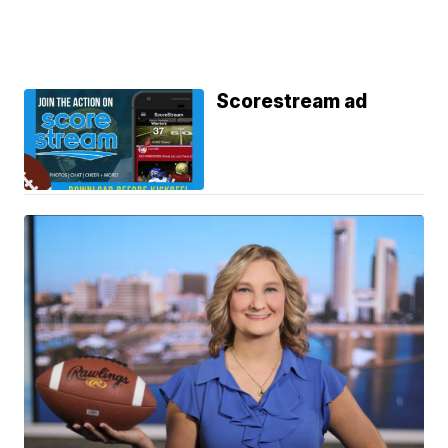
Scorestream ad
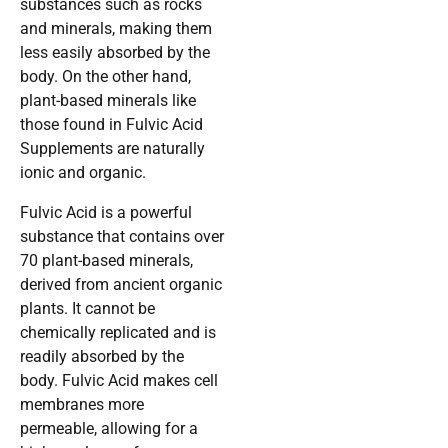
substances such as rocks
and minerals, making them
less easily absorbed by the
body. On the other hand,
plant-based minerals like
those found in Fulvic Acid
Supplements are naturally
ionic and organic.
Fulvic Acid is a powerful
substance that contains over
70 plant-based minerals,
derived from ancient organic
plants. It cannot be
chemically replicated and is
readily absorbed by the
body. Fulvic Acid makes cell
membranes more
permeable, allowing for a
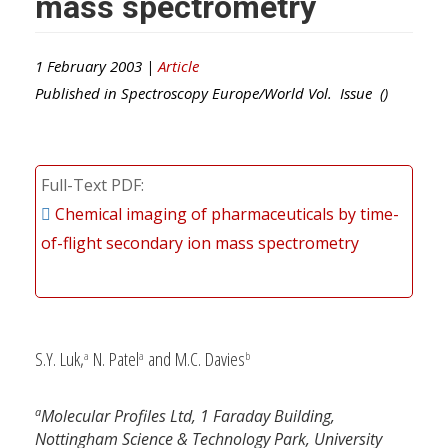
mass spectrometry
1 February 2003 |
Article
Published in
Spectroscopy Europe/World
Vol. Issue ()
Full-Text PDF
Chemical imaging of pharmaceuticals by time-
of-flight secondary ion mass spectrometry
S.Y. Luk,
N. Patel
and M.C. Davies
a
a
b
a
Molecular Profiles Ltd, 1 Faraday Building,
Nottingham Science & Technology Park, University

• Exercise:
Locate "permeable, allowing for a" in the listing above, then print exactly the lines from that line through the final one, omitting all pictures.

• Result for this exercise:
permeable, allowing for a
mass spectrometry
1 February 2003 |
Article
Published in
Spectroscopy Europe/World
Vol. Issue ()
Full-Text PDF
Chemical imaging of pharmaceuticals by time-
of-flight secondary ion mass spectrometry
S.Y. Luk,
N. Patel
and M.C. Davies
a
a
b
a
Molecular Profiles Ltd, 1 Faraday Building,
Nottingham Science & Technology Park, University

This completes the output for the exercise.